David Johnston (Lord Nelson), Eiddwen Harrhy (Lady Emma Hamilton), Brian Rayner Cook (Sir William Hamilton), Elizabeth Bainbridge (Mrs Cadogan), Mary Thomas (Madame Serafin), Margaret Kingsley (Lady Nelson), Richard Angas (Capitaine de drapeau Hardy), Eric Shilling (Amiral Lord Minto), Orchestre symphonique et chœur de la BBC, dir. Elgar Howarth (BBC, 1983).
Lyrita SRCD.2392 (2 CD). Présentation, résumé et livret en anglais. Distr. Outhere.
Né près d'Oxford dans une famille aristocratique, Lennox Berkeley (1903-1989) reçut les encouragements de Ravel avant d'étudier la composition avec Nadia Boulanger de 1927 à 1932. D'origine française par sa mère, il séjourna à de nombreuses reprises dans l'Hexagone et fut notamment un grand ami de Francis Poulenc. Il travailla à la BBC à la fin de la Seconde Guerre mondiale, puis enseigna à la Royal Academy of Music de Londres de 1946 à 1968. Contrairement à Britten, son cadet de dix ans, il écrivit peu pour la scène : un seul opéra d'envergure, Nelson, suivi de trois brefs ouvrages en un acte. D'abord donné en version de concert (avec piano) en 1953 au Wigmore Hall par l'English Opera Group (avec Peter Pears dans le rôle-titre), Nelson fut ensuite créé sans grand succès au Sadler's Wells de Londres en septembre 1954. La version commercialisée aujourd'hui par Lyrita provient d'un enregistrement effectué par la BBC en 1983.

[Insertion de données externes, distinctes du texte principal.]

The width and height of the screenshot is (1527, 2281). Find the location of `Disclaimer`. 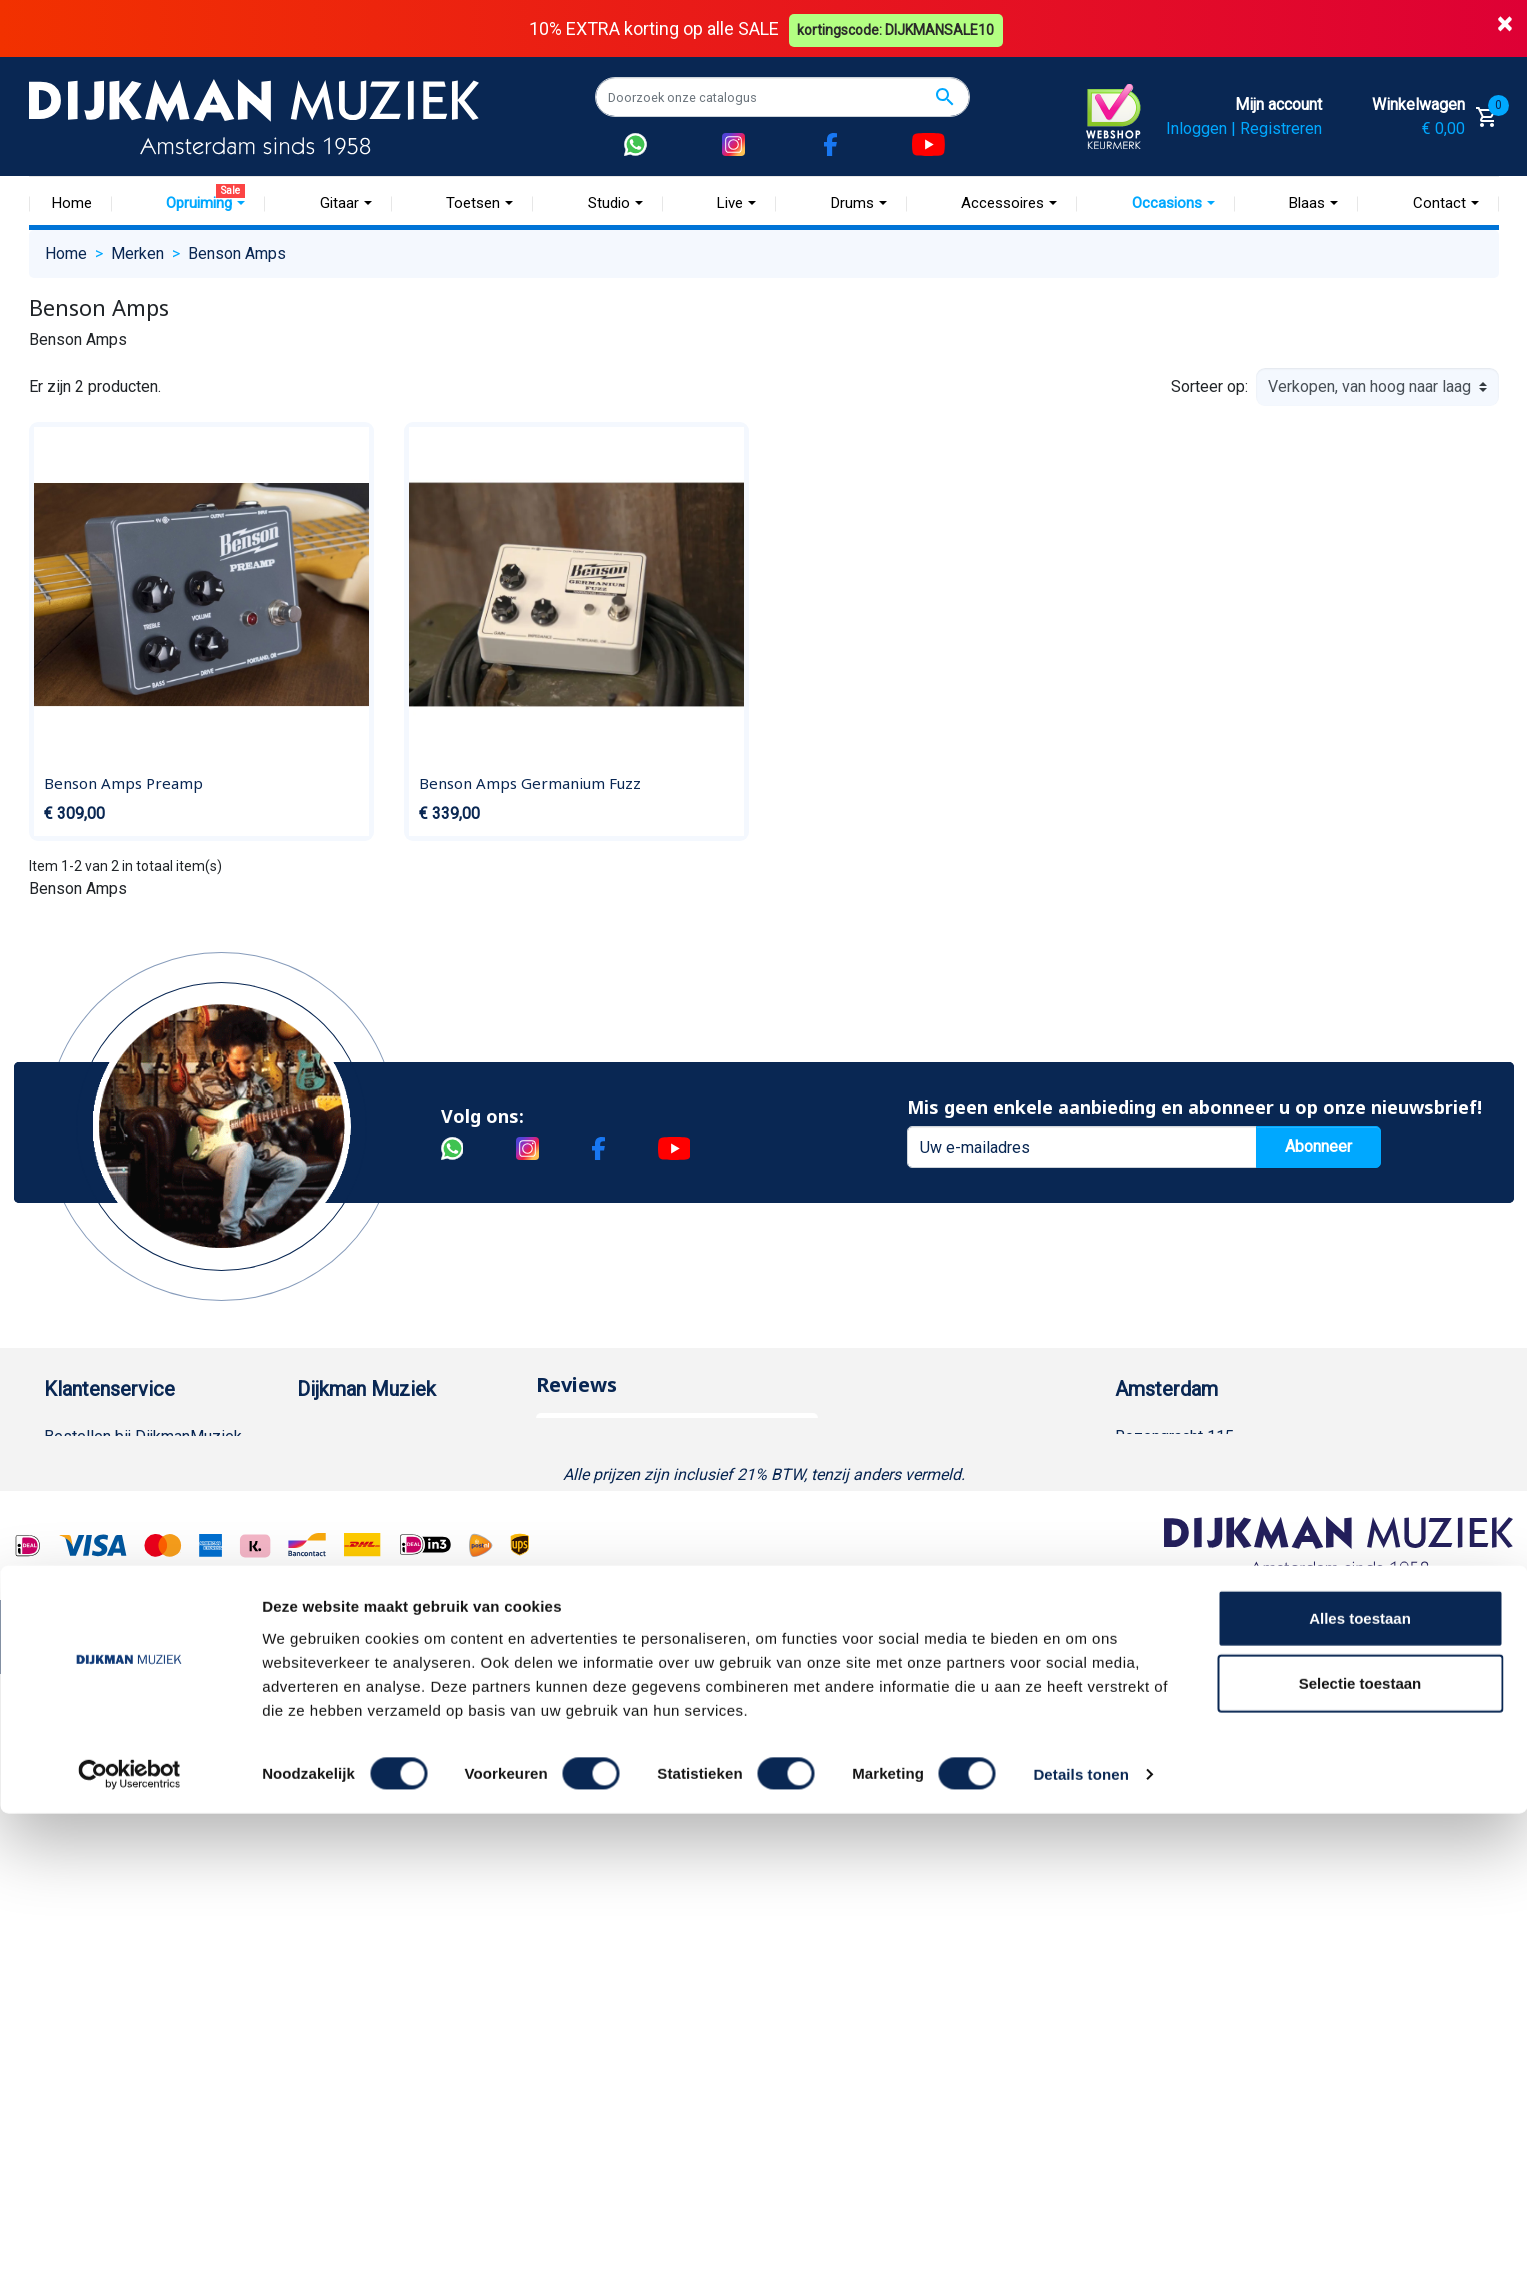 Disclaimer is located at coordinates (81, 1660).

Gravitant autour de la relation de Nelson avec Lady Hamilton, l'action se déroule de septembre 1798, au lendemain de la bataille d'Aboukir, à octobre 1805, au moment de la mort de l'amiral au large du cap de Trafalgar. Après le premier acte qui voit la cristallisation de l'amour dans les salons de l'Ambassade d'Angleterre à Naples, où Emma Hamilton avait suivi son mari, les deux autres actes présentent la souffrance de Lady Nelson, le jugement moral de la société puritaine, les adieux des amants et la mort du héros national sur son vaisseau, le HMS Victory. Ne pouvant certes se comparer avec les deux « opéras maritimes » de Britten (Peter Grimes et Billy Budd) qu'il suit de peu, l'ouvrage de Berkeley déçoit par l'absence de réelle fibre dramatique. S'il sait bien écrire pour les voix et orchestrer avec un talent indéniable, le compositeur ne donne qu'un aperçu bien édulcoré de la passion amoureuse ou des désarrois de l'épouse trompée : alors que les personnages commencent à peine à s'enflammer, l'inspiration tourne court presque aussitôt... Loin de constituer le climax de l'œuvre, l'évocation au troisième acte de la bataille de Trafalgar laisse complètement indifférent. On comprend dès lors pourquoi Berkeley a émis lui-même un jugement sévère sur sa partition. Avec un timbre voisin de celui de Peter Pears, le ténor David Johnston fait entendre un Nelson aux accents souvent presque plaintifs mais qui s'accorde avec la modestie naturelle du personnage. Parfois mise à mal par certaines notes aiguës, Eiddwen Harry est une Lady Hamilton farouchement déterminée à vivre sa passion, puis véhémente dans l'expression de son deuil. Plus effacée, la Lady Nelson de Margaret Kingsley rend bien l'amertume de la femme trahie. D'une belle homogénéité, la distribution permet notamment d'entendre la Mrs Cadogan (mère d'Emma Hamilton) haute en couleur d'Elizabeth Bainbridge, le capitaine Hardy à la somptueuse voix de basse de Richard Angas et l'amiral Minto plein de bienveillance d'Eric Shilling. À la tête des forces de la BBC, Elgar Howarth dirige avec conviction et un solide métier, mais ne peut évidemment guère conférer un grand intérêt à cette curiosité.